Financial Crime World

Banking Supervision: New Capital Adequacy Standards

Introduction

In 2017, the central bank of Algeria issued a new circular that sets out the capital adequacy standards for banks operating in the country. This report provides an overview of key aspects of this circular.

Definition of Equity

The circular introduces two components of equity:

  • Tier 1: This refers to the core equity component of a bank’s capital.
  • Tier II: This includes subordinated debt and other supplementary capital components.

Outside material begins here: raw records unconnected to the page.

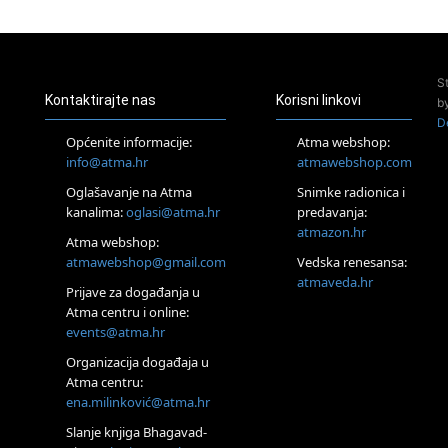
23.08.
Pula
Access Energetski Facelift®
24.08.
S
Zagreb
Kontaktirajte nas
Korisni linkovi
b
Pjesma srca / Zagreb
D
Online
Općenite informacije:
Atma webshop:
Tečaj Višeg Vodstva, razvijanja intuicije i Akaša zapisa
info@atma.hr
atmawebshop.com
25.08.
Oglašavanje na Atma
Snimke radionica i
Online
kanalima:
oglasi@atma.hr
predavanja:
Upisi u program Profesionalni hipnoterapeut — nova
generacija kreće 25.08. 2026.
atmazon.hr
Atma webshop:
26.08.
atmawebshop@gmail.com
Vedska renesansa:
Online
atmaveda.hr
Postanite Nositelj Vibracije Nove Zemlje
Prijave za događanja u
Atma centru i online:
27.08.
events@atma.hr
Visoko
Alemka Dauskardt – Jednodnevna radionica sistemskih
Organizacija događaja u
konstelacija
Atma centru:
29.08.
ena.milinković@atma.hr
Zagreb
HOD PO ŽERAVICI – Seminar koji mijenja tijelo, duh i um
Slanje knjiga Bhagavad-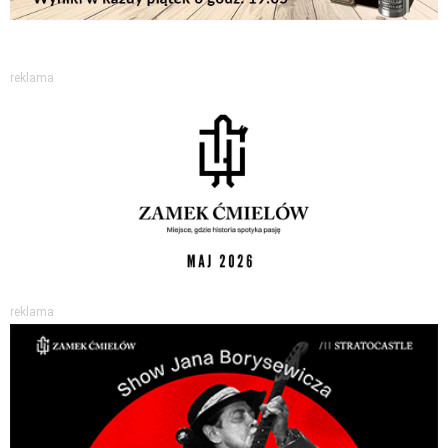
reklama
reklama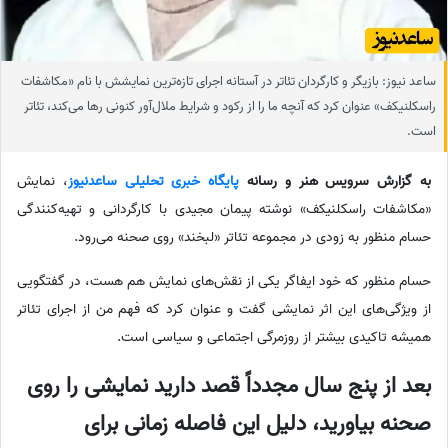
ساعد نیوز: بازیگر و کارگردان تئاتر در آستانه اجرای تازه‌ترین نمایشش با نام «مکاشفات
راسکلنیکف» عنوان کرد که آنچه ما را از رکود و شرایط ملال‌آور کنونی رها می‌کند، تئاتر
است.
به گزارش سرویس هنر و رسانه
پایگاه خبری تحلیلی ساعدنیوز
، نمایش
«مکاشفات راسکلنیکف» نوشته پیمان مجیدی با کارگردانی و تهیه‌کنندگی
حسام منظور به زودی در مجموعه تئاتر «لبخند» روی صحنه می‌رود.
حسام منظور که خود ایفاگر یکی از نقش‌های نمایش هم هست، در گفتگویی
از ویژگی‌های این اثر نمایشی گفت و عنوان کرد که فهم من از اجرای تئاتر
همیشه تاکیدی بیشتر از روزمرگی اجتماعی و سیاسی است.
بعد از پنج سال مجدداً قصد دارید نمایشی را روی
صحنه بیاورید، دلیل این فاصله زمانی برای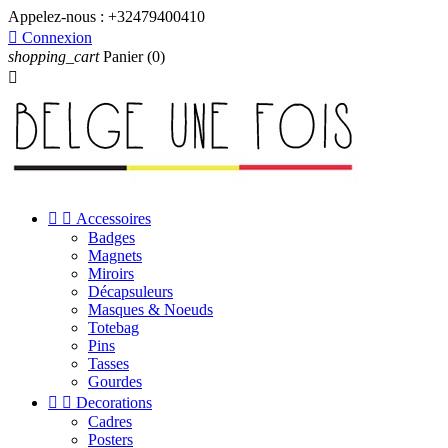
Appelez-nous :
+32479400410

Connexion
shopping_cart
Panier
(0)



Accessoires
Badges
Magnets
Miroirs
Décapsuleurs
Masques & Noeuds
Totebag
Pins
Tasses
Gourdes


Decorations
Cadres
Posters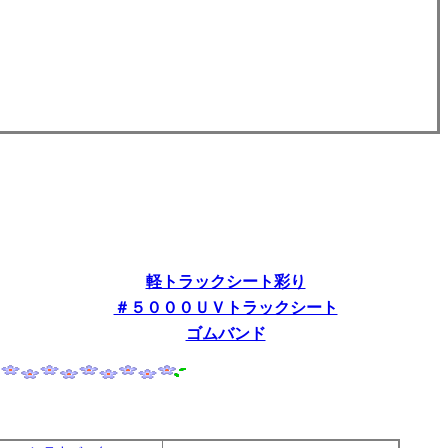
軽トラックシート彩り
＃５０００ＵＶトラックシート
ゴムバンド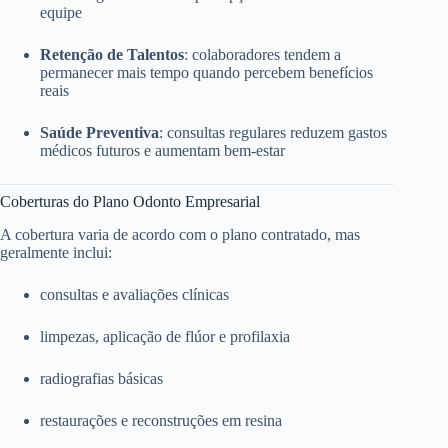
equipe
Retenção de Talentos
: colaboradores tendem a
permanecer mais tempo quando percebem benefícios
reais
Saúde Preventiva
: consultas regulares reduzem gastos
médicos futuros e aumentam bem-estar
Coberturas do Plano Odonto Empresarial
A cobertura varia de acordo com o plano contratado, mas
geralmente inclui:
consultas e avaliações clínicas
limpezas, aplicação de flúor e profilaxia
radiografias básicas
restaurações e reconstruções em resina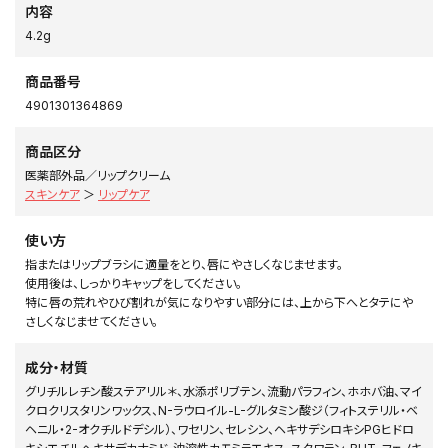
内容
4.2g
商品番号
4901301364869
商品区分
医薬部外品／リップクリーム
スキンケア
＞
リップケア
使い方
指またはリップブラシに適量をとり、唇にやさしくなじませます。
使用後は、しっかりキャップをしてください。
特に唇の荒れやひび割れが気になりやすい部分には、上から下へとタテにや
さしくなじませてください。
成分・材質
グリチルレチン酸ステアリル＊、水添ポリブテン、流動パラフィン、ホホバ油、マイ
クロクリスタリンワックス、N-ラウロイル-L-グルタミン酸ジ（フィトステリル・ベ
ヘニル・2-オクチルドデシル）、ワセリン、セレシン、ヘキサデシロキシPGヒドロ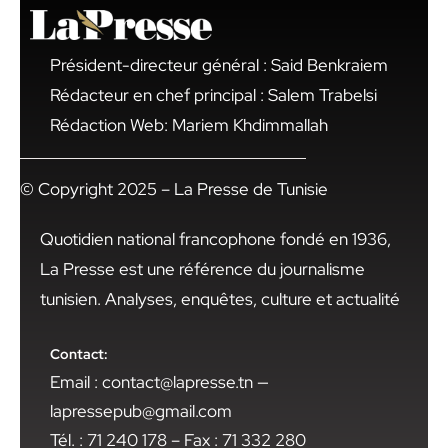
Président-directeur général : Said Benkraiem
Rédacteur en chef principal : Salem Trabelsi
Rédaction Web: Mariem Khdimmallah
© Copyright 2025 – La Presse de Tunisie
Quotidien national francophone fondé en 1936,
La Presse est une référence du journalisme
tunisien. Analyses, enquêtes, culture et actualité
Contact:
Email : contact@lapresse.tn —
lapressepub@gmail.com
Tél. : 71 240 178 – Fax : 71 332 280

Article 75 of the banking law outlines rules for shareholding, which are applied in conjunction with the Tier I component. Shareholdings and subordinated debt in other banks and financial institutions are deducted from their corresponding Tier I component.

Credit Risk

The circular introduces new capital requirements for counterparty risk on over-the-counter derivative instruments. It also reviews certain credit risk weights for consistency.

Market Risks

The report covers the following market risks:

  • Foreign Exchange Risks: Institutions with an overall net foreign exchange position exceeding 2% of their equity are subject to foreign exchange risk.
  • General and Specific Interest Rate Risks: The trading book and banking book are subject to interest rate risks, with thresholds set at 5% of the total net balance sheet (relative threshold) and 40 million dirhams (absolute threshold).
  • Settlement-Delivery Risks: The circular outlines approaches for calculating minimum capital requirements for foreign exchange risk and equity and interest rate risk.

Solvency Standards for Islamic Banks

The circular sets solvency standards that meet the specifics of Islamic banking operations, including displaced commercial risk and remuneration of investment accounts.